*** Block opens ***
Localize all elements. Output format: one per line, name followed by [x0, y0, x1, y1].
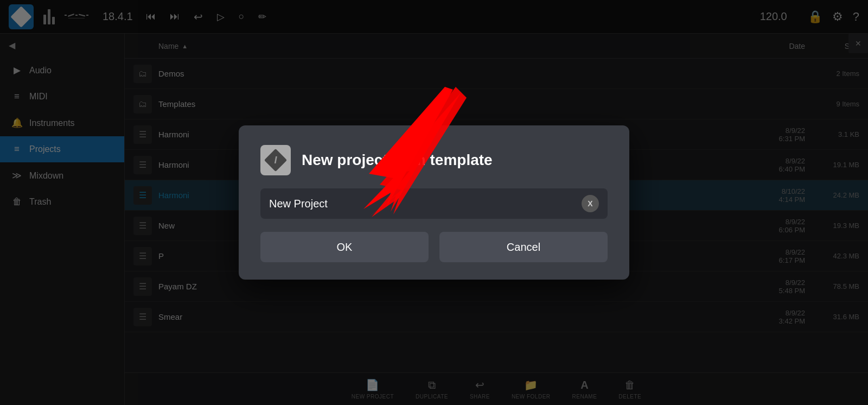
ok-button[interactable]: OK: [260, 232, 429, 262]
dialog-input-row: X: [260, 188, 608, 219]
dialog-title: New project from template: [302, 151, 493, 169]
project-name-input[interactable]: [269, 198, 582, 210]
dialog-header: I New project from template: [260, 145, 608, 175]
dialog-buttons: OK Cancel: [260, 232, 608, 262]
cancel-button[interactable]: Cancel: [439, 232, 608, 262]
clear-input-btn[interactable]: X: [582, 195, 599, 212]
dialog-logo: I: [260, 145, 291, 175]
new-project-dialog: I New project from template X OK Cancel: [239, 125, 629, 280]
dialog-overlay: I New project from template X OK Cancel: [0, 0, 868, 405]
*** Block closes ***
ACTION ITEM
Before printing the records again, strip out the pictures; change nothing else.

RESULT OF THE EXERCISE
Localize all elements. Output format: one per line, name followed by [x0, y0, x1, y1].
ok-button[interactable]: OK: [260, 232, 429, 262]
dialog-input-row: X: [260, 188, 608, 219]
dialog-title: New project from template: [302, 151, 493, 169]
project-name-input[interactable]: [269, 198, 582, 210]
dialog-header: I New project from template: [260, 145, 608, 175]
dialog-buttons: OK Cancel: [260, 232, 608, 262]
cancel-button[interactable]: Cancel: [439, 232, 608, 262]
clear-input-btn[interactable]: X: [582, 195, 599, 212]
dialog-logo: I: [260, 145, 291, 175]
new-project-dialog: I New project from template X OK Cancel: [239, 125, 629, 280]
dialog-overlay: I New project from template X OK Cancel: [0, 0, 868, 405]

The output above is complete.